Notes from NYCML and CHANEL’s Synthetic Media Challenge

Over the Spring semester, I participated in the NYC Media Lab’s Synthetic Media challenge, in collaboration with CHANEL. This challenge brought together teams of faculty and students from a variety of schools in New York to explore how new technologies such as GANs can reimagine the future of storytelling, and unlock new ways to develop, refine, and perhaps redefine the user experience.”  Here is an excerpt from the lab’s description.

“AI, machine learning, computer vision, and other emerging technologies are changing how media is produced, distributed, and consumed. Within this ever-evolving landscape of new media, the intersection of AI and art, and more specifically storytelling, is an exciting area of innovation and creativity.”

Five teams explored a variety of ways in which emerging tools can be used to push the bounds of non-linear, interactive forms of storytelling; and how these new mediums connect with audiences and open up new forms of creative expression.

My team included me and Shirin Anlen, and together we built an AR face filter designed for video calls on Desktop. We wrote code to measure the distance between the user’s lips and determine whether the user is speaking. The filter transforms the user’s appearance based on their level of participation. If they start speaking, the flora slowly disappears. The color of the flora also changes based on the user’s timezone, making the effect look slightly different for each person.  

In recent years, the ability to create AR effects and distribute them has opened up for content creators on several social media platforms such as Facebook, Instagram, and Snapchat. Creations so far vary in their structural and intellectual complexity – ranging from simple visual puns to more elaborate branching narratives like the work of David O’reilly. Some news organizations have also devoted some efforts to experimentation in these platforms, for example, the New York Times’ AR filters created for Instagram (accessible through NYT Instagram page) and the project Homeless Realities created by the Journalism team at USC Annenberg which used Snapchat to tell stories of the Homeless in Los Angeles. 

For our project this spring, we worked with Snap’s Lens Studio to create a camera effect accessible through Snap Camera. The continuously growing capabilities of the Lens Studio software can open up endless possibilities for augmenting our daily interactions on video calls. In the future, I’d be interested in employing the software’s skeletal tracking as well as the ability to use your own ML model for style transfer, classification or generative imaging.

The lens works as followed: once a face is detected, the code starts measuring the distance between the user’s lips to detect speech. If the participant is silent for 30 seconds, leaves start growing on their heads. As long as the user is not speaking, ​the counting continues, flowers grow, pistils appear on eyelashes and cheeks are retouched with green blush. A big flower then appears on one of the eyes and if the participant remains silent, the growth continues until eventually a solid background takes over and only your eyes are visible through. The duration of a complete cycle from start to finish is 5 minutes. At any point, if the participant is speaking, the counting goes backwards and the growth is reversed.

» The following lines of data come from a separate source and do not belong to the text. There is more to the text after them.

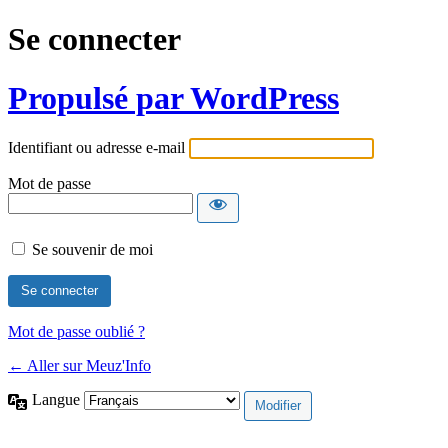
Se connecter
Propulsé par WordPress
Identifiant ou adresse e-mail
Mot de passe
Se souvenir de moi
Mot de passe oublié ?
← Aller sur Meuz'Info
Langue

With this prototype we sought to experiment with a few ideas:

  • AR in multi-participant zoom call
    Augmented Reality filters are not always considered the most appropriate during work calls, and can even lead to viral level mishaps, like the case of the Zoom cat Lawyer. How can AR be used in the space of the multi-participant Zoom call? We chose to make one speculation that actually highlights participation or lack thereof and playfully brings to attention more introverted personalities.
  • A different approach to time in AR effects
    How can we create AR content that is meant to “live” with the user for longer periods of time? Most AR effects are designed to provide an immediate impression, and our question was – what if you could wear a mask that grows and changes throughout the day and responds to your behavior?
  • Real-world data in virtual space
    With the pandemic, we are on video calls more than ever before crossing borders and time zones. How can we “bring the outside in” and give presence to a participant’s geographic location and time of day in the virtual space?   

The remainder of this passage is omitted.